On-line version ISSN 0718-381X

Int. J. Odontostomat. vol.15 no.2 Temuco June 2021 


Apical Sealing Efficacy of the Bioceramic Cements Bio Root and MTA Fillapex: An ex vivo Study

Eficacia del Sellado Apical de los Cementos Biocerámicos Bio Root y MTA Fillapex: Un Estudio ex vivo

Daniel Aracena1 

Luis Bustos2 

Angella Aracena3 

Paula Alvarez4 

Scarlette Hernández-Vigueras5 

1 Dental School, Faculty of Sciences, Universidad Mayor, Temuco, Chile.

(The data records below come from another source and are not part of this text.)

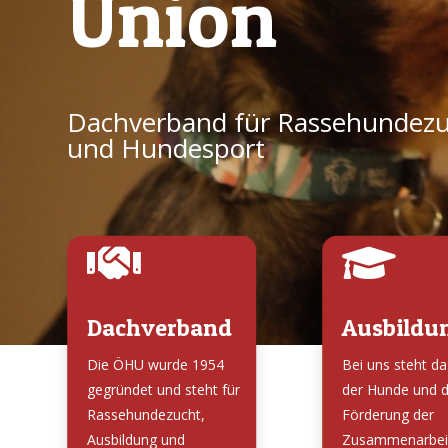
Union
Dachverband für Rassehundezu
und Hundesport


Dachverband
Ausbildu
Die ÖHU wurde 1954
Bei uns steht d
gegründet und steht für
der Hunde und d
Rassehundezucht,
Förderung der
Ausbildung und
Zusammenarbei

2 Department of Public Health, CIGES, Faculty of Medicine, Universidad de La Frontera, Temuco, Chile.

3 Undergraduate Research Group in Odontology, Faculty of Health Sciences, Universidad Autónoma de Chile, Chile.

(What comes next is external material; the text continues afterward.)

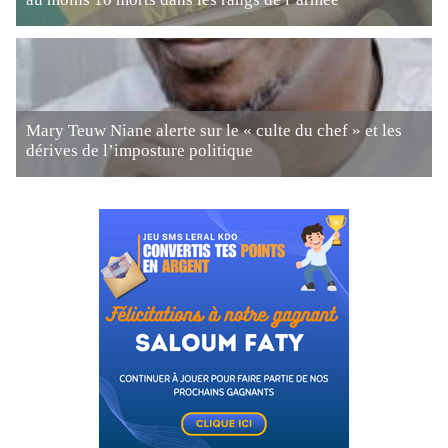
Mary Teuw Niane alerte sur le « culte du chef » et les
dérives de l’imposture politique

4 Postgraduate Endodontic, Universidad Mayor, Temuco, Chile.

5 Faculty of Medicine, Odontostomatology Institute, Universidad Austral de Chile, Valdivia, Chile.


The aim of this ex vivo study was to compare the ability of the apical sealing bioceramic cements BioRoot™ RCS (Septodont) and MTA-Fillapex (Angelus). One hundred and eighty-four vestibular canals were selected from ninety-two recently extracted maxillary molars. Canals were instrumented with the mechanized system ProTaper Next and obturated using the single cone technique. The sample was randomly divided into two groups (92): Group 1 was obturated with BioRoot ™ RCS, and Group 2 with MTA-Fillapex. Samples were processed for the leakage test by dye penetration and later cut longitudinally. The data obtained were tabulated and analyzed using Stata 15.0. The degree of leakage from BioRoot ™ RCS was 0.03 mm, and MTA-Fillapex was 0.31 mm p (0.00). BioRoot ™ bioceramic presented an adequate apical sealing, while MTA-Fillapex showed an accentuated leakage.

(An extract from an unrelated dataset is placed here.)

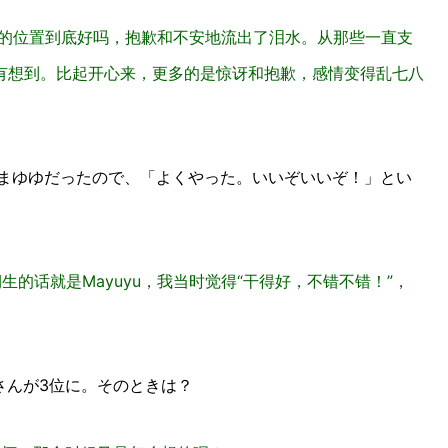
的位置到底好吗，抱歉和不安地流出了泪水。从那些一直支
有想到。比起开心来，更多的是惊讶和抱歉，感情变得乱七八
まゆゆだったので、「よくやった。いいぞいいぞ！」とい
3期生的话就是Mayuyu，我当时觉得“干得好，不错不错！”，
さんが3位に。そのときは？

KEY WORDS: Root canal filling materials; root canal obturation; filtration; bioceramic


El objetivo de este studio ex vivo fue comparar la capacidad de sellado apical de dos cementos biocerámicos, el BioRoot™ RCS (Septodont) y MTA-Fillapex (Angelus). 184 conductos vestibulares fueron seleccionados de 92 molares maxilares recientemente extraídos. Los conductos fueron instrumentados con el sistema de instrumentación mecanizado Protaper Next y obturados usando la técnica de cono único. Las muestras fueron divididas aleatoriamente en dos grupos (N 92): Grupo 1 fue obturado con BioRoot™ RCS, y el grupo 2 con MTA-Fillapex. Las muestras fueron procesadas para el test de filtración por penetración de tinción, y luego cortadas de manera longitudinal. Los datos obtenidos fueron tabulados y analizados usando Stata 15.0. El grado de penetración de BioRoot™ RCS fue de 0,03 mm, y de MTA Fillapex fue de 0,31 mm (P 0.00). BioRoot™ RCSpresent un sellado apical adecuado, mientras que MTA Fillapex mostró una filtración mayor.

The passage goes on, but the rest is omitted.